Calculate-the-lim-x-1-x-x-x-x-x-x-

Question Number 141077 by Opredador last updated on 15/May/21

C a l c u l a t e t h e \underset{x \to 1}{l i m} (\frac{\sqrt{x^{x}} - \sqrt{x}}{x^{x} - x}) .

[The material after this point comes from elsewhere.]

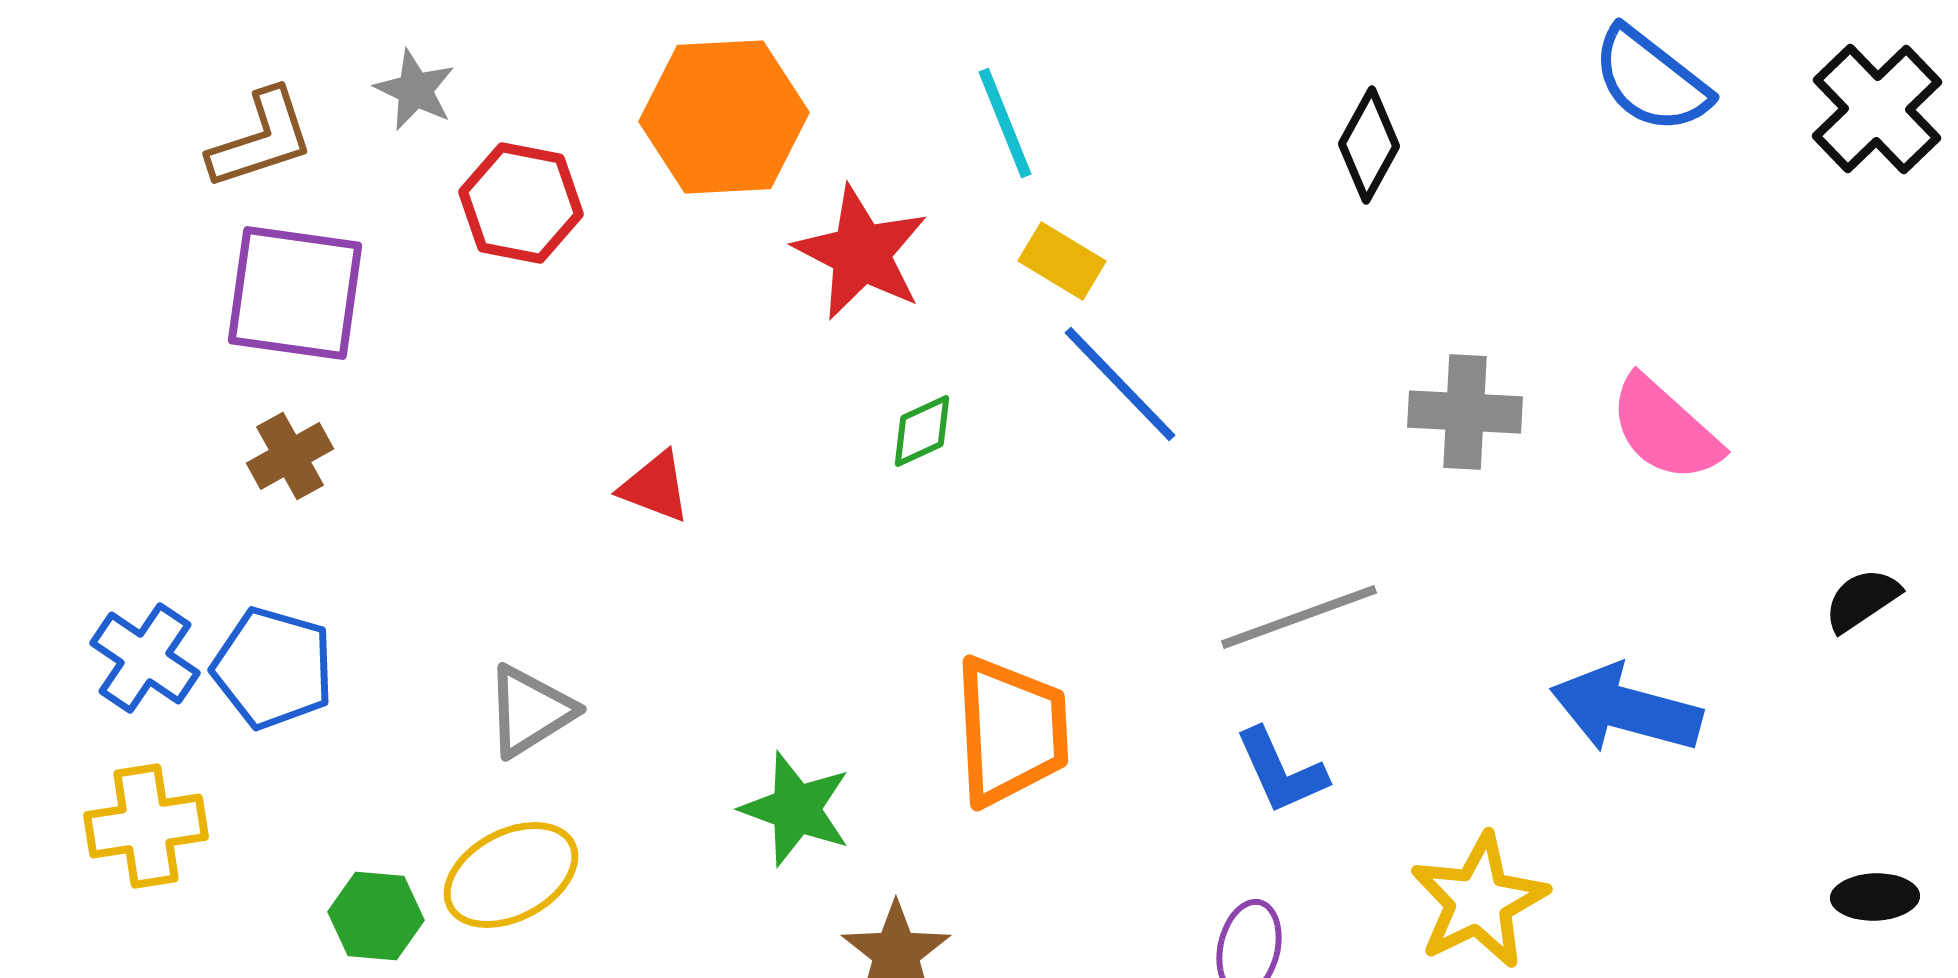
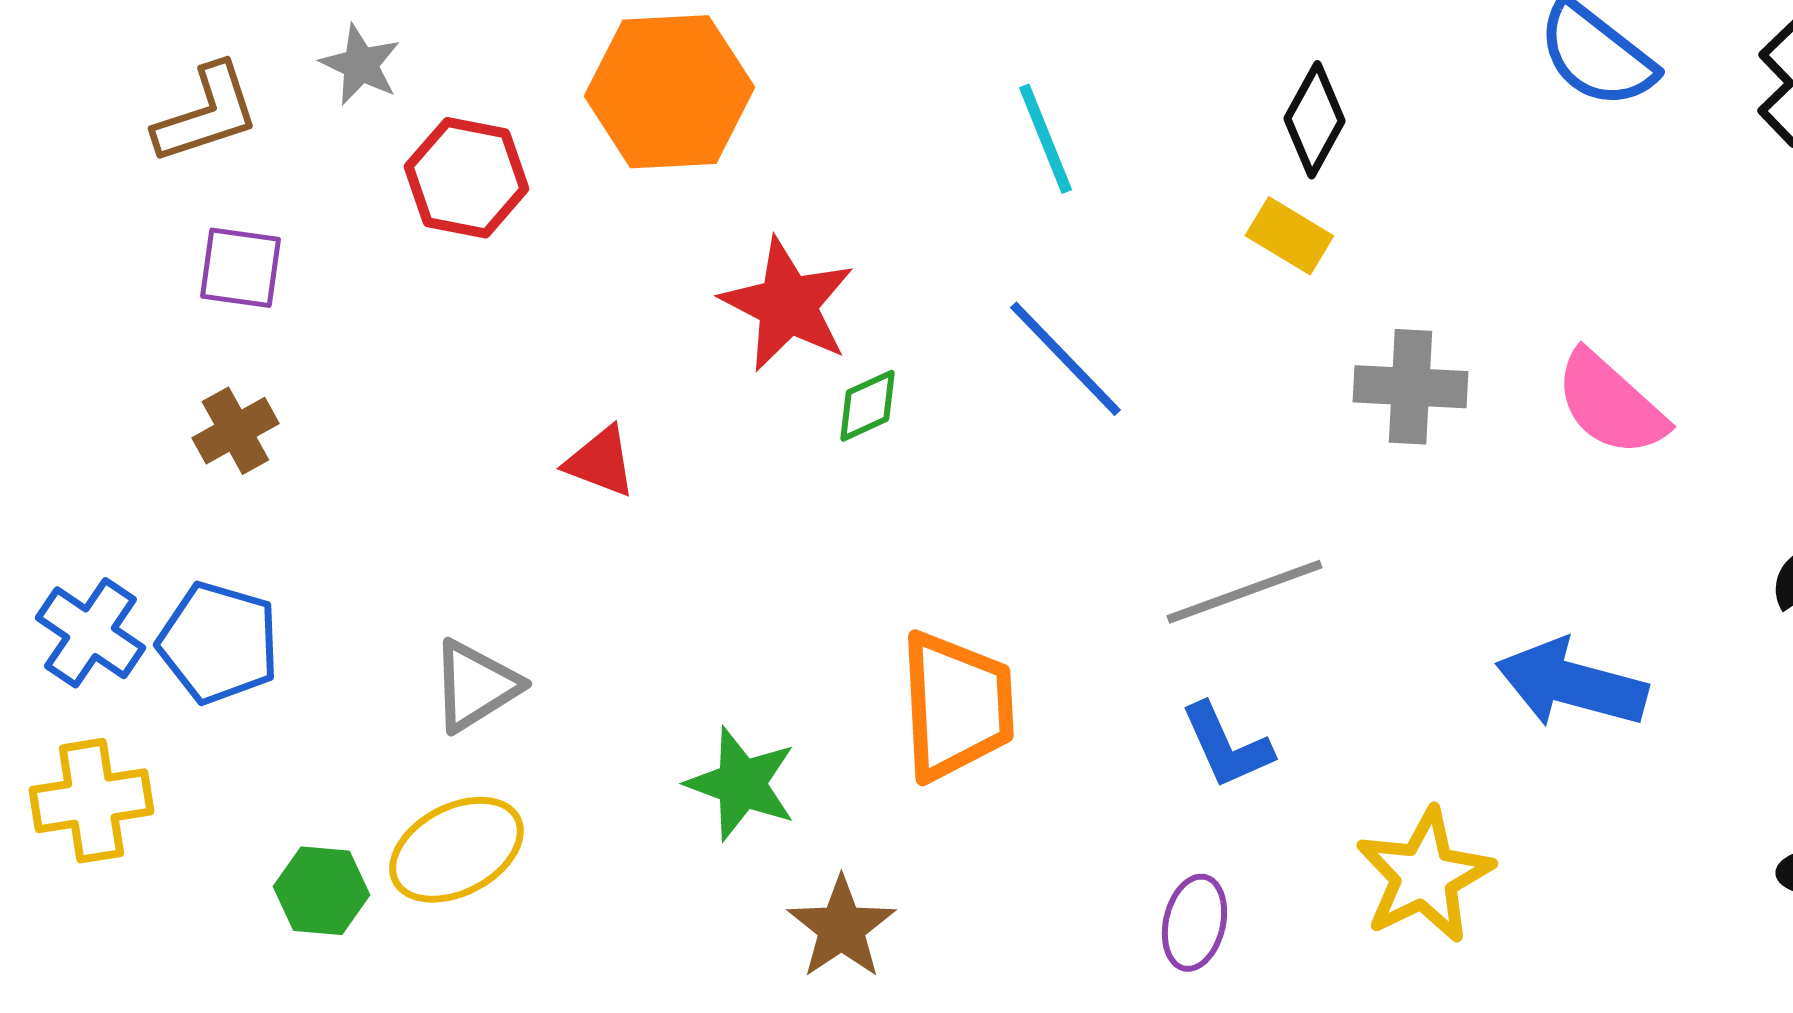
cyan line: (1005, 123) -> (1045, 139), moved
red star: (861, 253) -> (787, 305), moved
yellow rectangle: (1062, 261) -> (1289, 236), moved
purple square: (295, 293) -> (240, 268), size x0.6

Answered by EDWIN88 last updated on 15/May/21

\lim_{x \to 1} \frac{\sqrt{x^{x}} - \sqrt{x}}{x^{x} - x} = \lim_{x \to 1} \frac{\sqrt{x^{x}} - \sqrt{x}}{(\sqrt{x^{x}} + \sqrt{x}) (\sqrt{x^{x}} - \sqrt{x})}

= \lim_{x \to 1} \frac{1}{\sqrt{x^{x}} + \sqrt{x}} = \frac{1}{2}

Commented by EDWIN88 last updated on 15/May/21

Danke nochmal

Commented by Opredador last updated on 15/May/21

Gracias

Answered by mathmax by abdo last updated on 16/May/21

f (x) = \frac{x^{\frac{x}{2}} - x^{\frac{1}{2}}}{x^{x} - x} changement x - 1 = t give

f (x) = f (1 + t) = \frac{{(1 + t)}^{\frac{1 + t}{2}} - {(1 + t)}^{\frac{1}{2}}}{{(1 + t)}^{1 + t} - (1 + t)} (t \to 0) we have

{(1 + t)}^{\frac{1 + t}{2}} \sim 1 + \frac{(1 + t)}{2} t and {(1 + t)}^{\frac{1}{2}} \sim 1 + \frac{t}{2} \Rightarrow

D \sim 1 + \frac{t}{2} + \frac{t^{2}}{2} - 1 - \frac{t}{2} = \frac{t^{2}}{2}

{(1 + t)}^{1 + t} \sim 1 + (1 + t) t \Rightarrow N \sim 1 + (1 + t) t - 1 - t = t^{2} \Rightarrow

f (1 + t) \sim \frac{t^{2}}{{2 t}^{2}} \to \frac{1}{2} \Rightarrow \lim_{x \to 1} f (x) = \frac{1}{2}